A sociedade brasileira precisa ligar o sinal de alerta na
educação. Apertar o botão de emergência e fazer, finalmente, a escolha pela prioridade em educação. A queda do aprendizado foi drástica em 2020 e continua acelerada em 2021. O apagão de mão de obra, decorrente da baixa qualificação média da população no ensino básico, médio e superior, ampliou-se com a
pandemia. E, para completar, a escalada da inflação da cesta básica, conjugada com o aumento da pobreza, afeta a capacidade cognitiva nas classes D e E.
Tudo junto e misturado, compromete o futuro de milhares de jovens e condena o
Brasil à baixa produtividade e a ficar estagnado na escala de país de renda média, com desemprego estrutural. A queda nos índices de aprendizado na educação foi profunda. Claudio Moura Castro mostra indícios de um fosso educacional criado em 2020. Houve 73% a menos de aprendizado, em comparação com um ano escolar típico. Segundo ele, “o que era ruim, ficou pior”.

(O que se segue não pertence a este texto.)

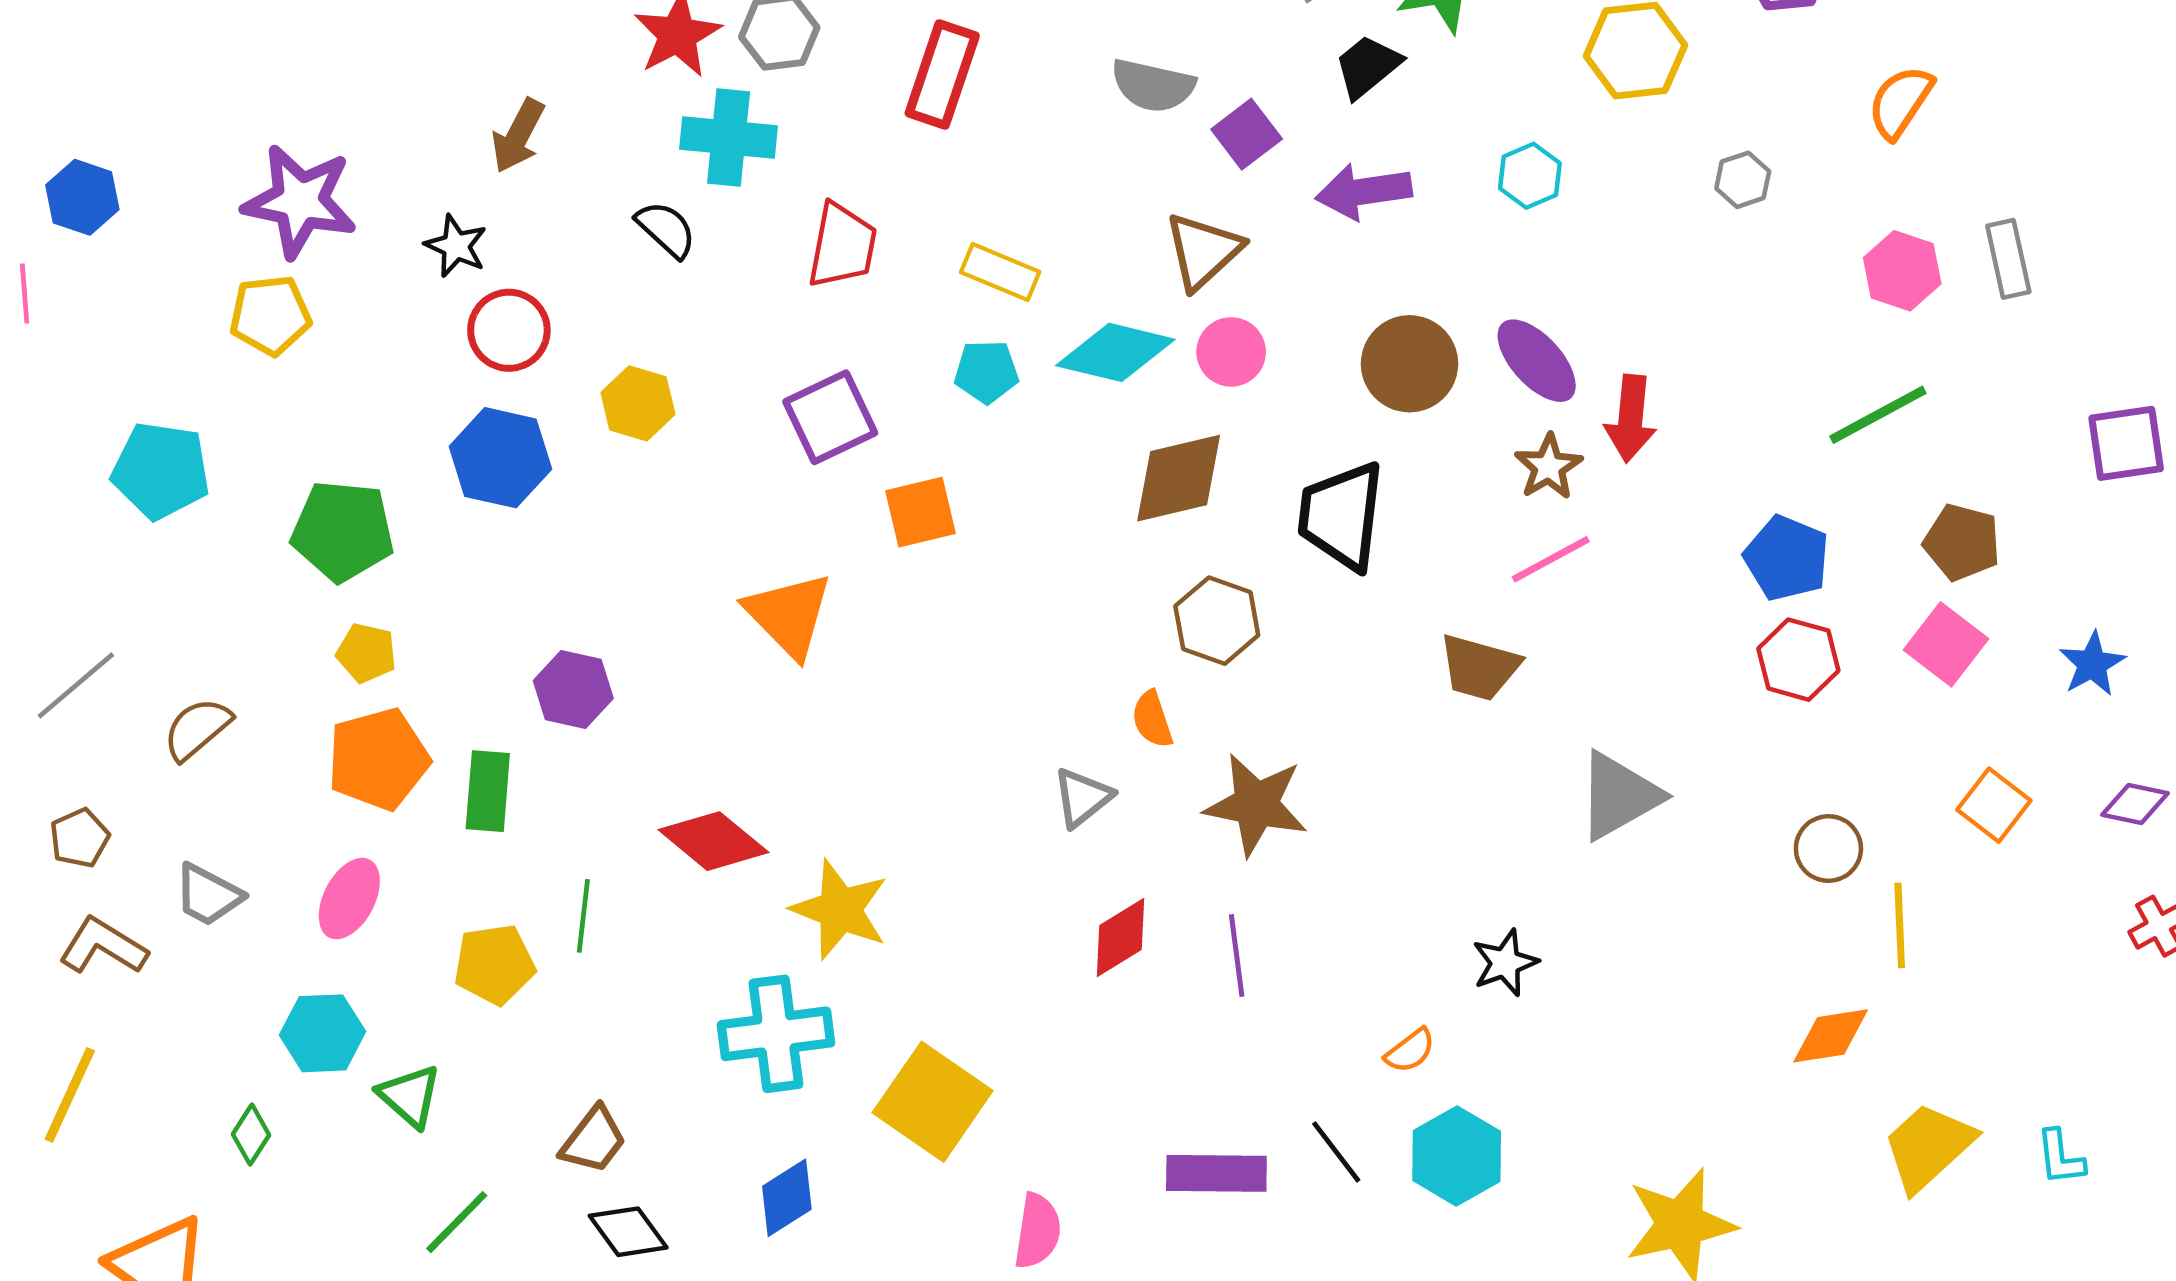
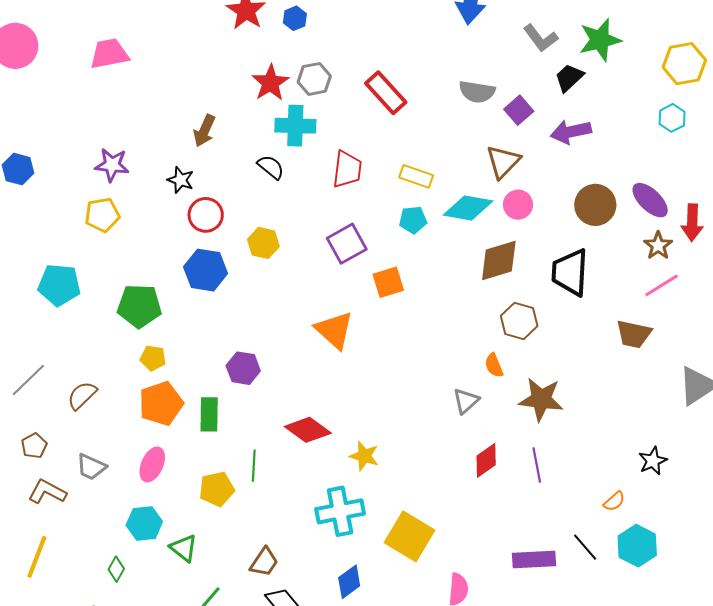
red rectangle: (942, 74) -> (386, 93), turned -57
cyan hexagon: (1530, 176) -> (672, 118), moved
purple star: (300, 201) -> (112, 165), size x0.7
yellow star: (840, 910) -> (364, 456), size x0.7

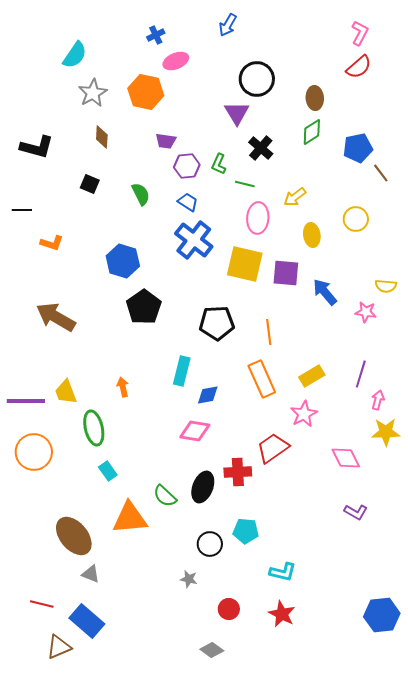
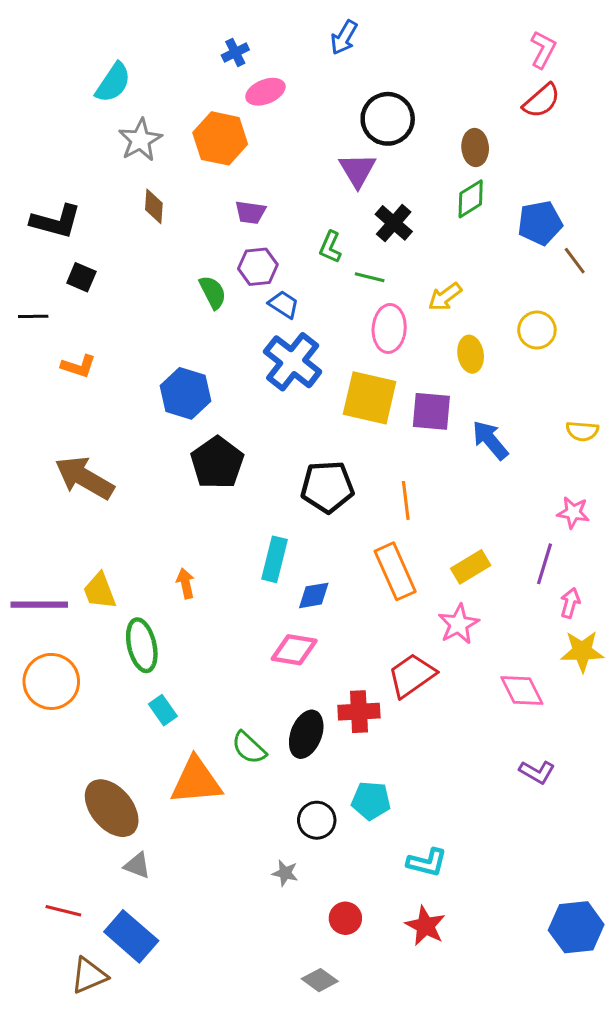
purple hexagon: (187, 166) -> (258, 267), moved
black square: (90, 184) -> (81, 277), moved
pink star: (366, 312) -> (573, 513), moved

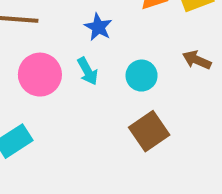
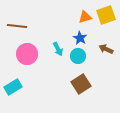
blue star: (98, 27) -> (80, 38), moved
cyan arrow: (88, 71) -> (58, 49), moved

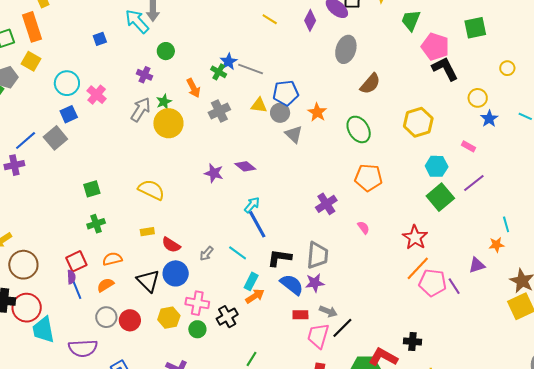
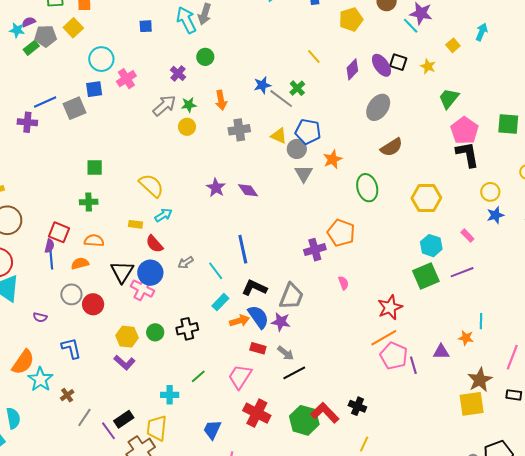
green cross: (219, 72) -> (297, 88), moved
yellow circle: (168, 123) -> (187, 127), size x0.6
orange pentagon: (368, 178) -> (341, 233), moved
cyan arrow: (252, 205) -> (163, 215), moved
red square: (76, 261) -> (59, 232), turned 30
orange arrow: (255, 296) -> (239, 321), moved
pink cross: (197, 303) -> (143, 289), moved
yellow hexagon: (169, 318) -> (127, 337), moved
pink trapezoid: (318, 336) -> (240, 377), moved
purple semicircle: (83, 348) -> (40, 317), size x0.5

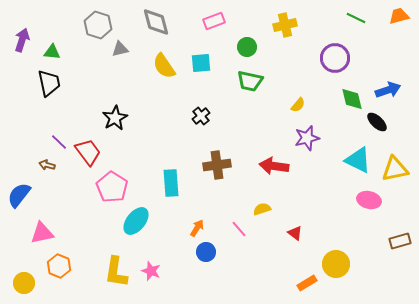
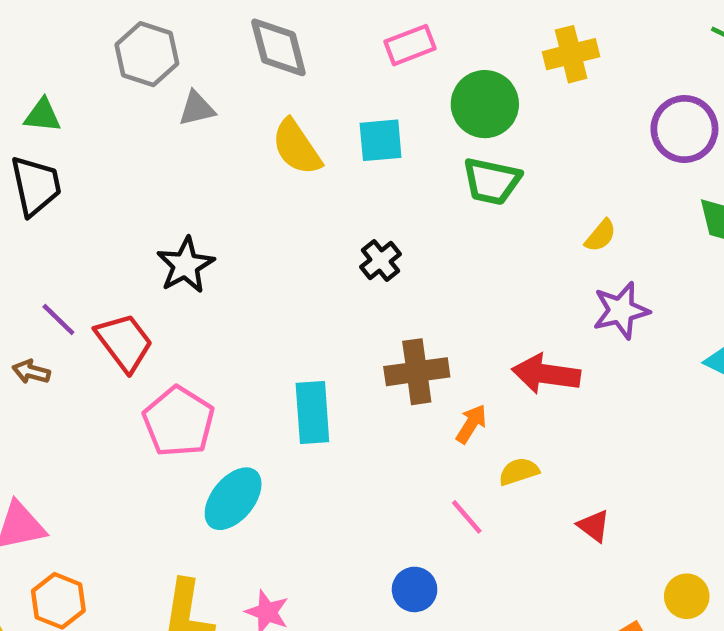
green circle: (247, 47) -> (485, 104), size x1.5
orange arrow: (197, 228) -> (471, 424), moved
blue circle: (206, 252) -> (415, 589), moved
yellow circle: (336, 264) -> (687, 596), size x0.7

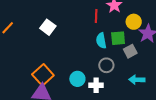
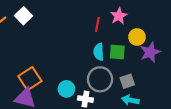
white square: (48, 27) -> (23, 16), moved
gray square: (130, 51) -> (127, 81), moved
gray circle: (106, 65) -> (100, 79), size x1.5

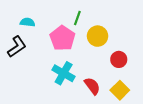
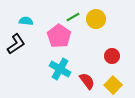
green line: (77, 18) -> (73, 17), turned 40
yellow circle: (98, 36) -> (96, 19), moved

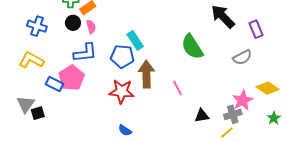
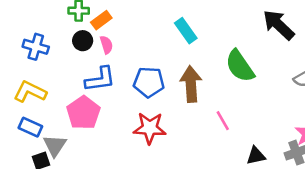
cyan rectangle: (135, 40) -> (186, 31), moved
brown arrow: (146, 74) -> (191, 84), moved
blue rectangle: (55, 84) -> (30, 127), moved
gray triangle: (26, 104) -> (55, 146), moved

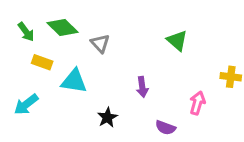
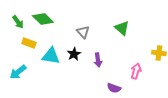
gray triangle: (100, 43) -> (83, 32), moved
black star: (107, 117) -> (74, 54), moved

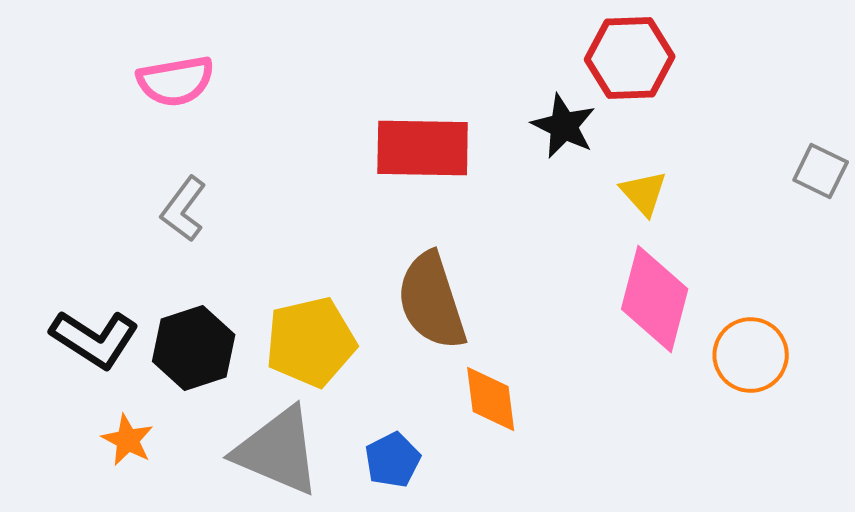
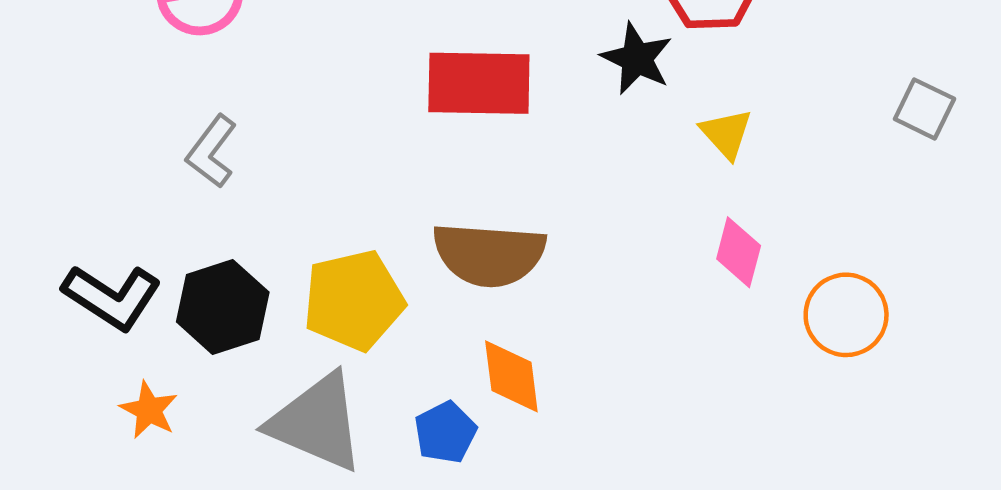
pink diamond: (655, 299) -> (739, 252), size x0.6
brown semicircle: (432, 301) -> (489, 254), turned -68
orange diamond: (491, 399) -> (511, 376), moved

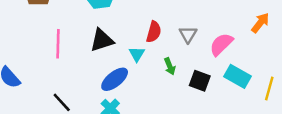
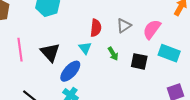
gray triangle: (188, 34) -> (124, 26), turned 35
black triangle: (102, 40) -> (50, 52), moved, turned -45

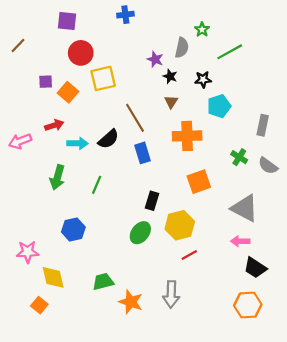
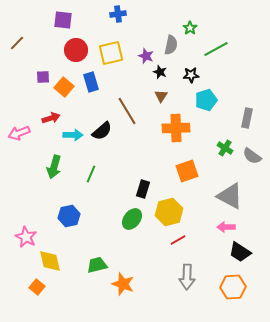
yellow square: (103, 78) -> (111, 53), moved
blue rectangle: (142, 153) -> (91, 82), moved
pink star: (28, 252) -> (26, 237), turned 30
gray arrow: (171, 294) -> (187, 277), moved

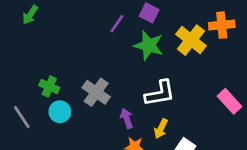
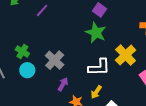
purple line: (117, 24) -> (42, 10), moved
yellow cross: (191, 40) -> (126, 55), moved
purple arrow: (127, 118) -> (63, 84), moved, turned 40

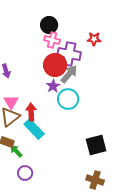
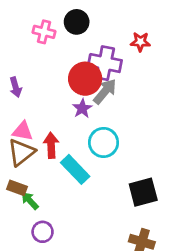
pink cross: (52, 40) -> (44, 32), moved
cyan circle: (68, 99) -> (104, 142), moved
pink triangle: (11, 102) -> (23, 131), turned -49
cyan rectangle: (34, 129) -> (75, 169), moved

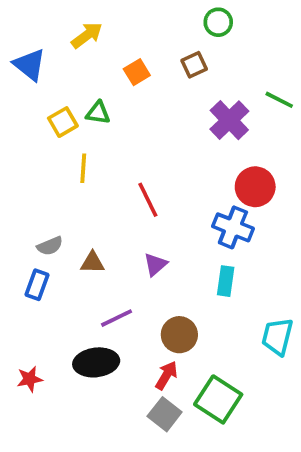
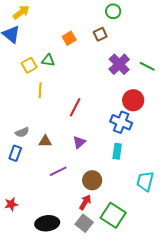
yellow arrow: (87, 35) -> (21, 12), moved
green line: (279, 100) -> (147, 66), moved
red line: (148, 200) -> (75, 107), turned 54
black ellipse: (96, 362) -> (47, 223), moved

Por sua vez, Ricardo Barros e Ricardo Henriques evidenciam que a situação é ruim para todos os estudantes, “mas pior ainda entre os mais vulneráveis”. É urgente a mitigação dos impactos negativos da pandemia na educação. O desastre continua em 2021. Eles estimam uma população total de 35 milhões de estudantes nos ensinos Fundamental e Médio. E apontam para a urgência de reposição de perdas. É preciso “aumentar o acesso e o engajamento dos estudantes, e melhorar a qualidade do ensino remoto, além do retorno seguro ao ensino presencial ou híbrido”. Os dados são alarmantes. Podem comprometer a competitividade e a produtividade do país. Além, é claro, de prejudicar toda uma geração de jovens, exatamente no momento em que o país ainda vive um bônus demográfico. Prenúncio de êxodo futuro.
Já os indicadores do apagão de mão de obra qualificada e, ao mesmo tempo, do desemprego, representam um paradoxo. Apagão com
desemprego. Só no setor industrial, estima-se que faltarão 300 mil profissionais nos próximos dois anos. Há no país 15 milhões de desempregados e 33,2 milhões de pessoas subutilizadas. O nível de ocupação está abaixo de 50%.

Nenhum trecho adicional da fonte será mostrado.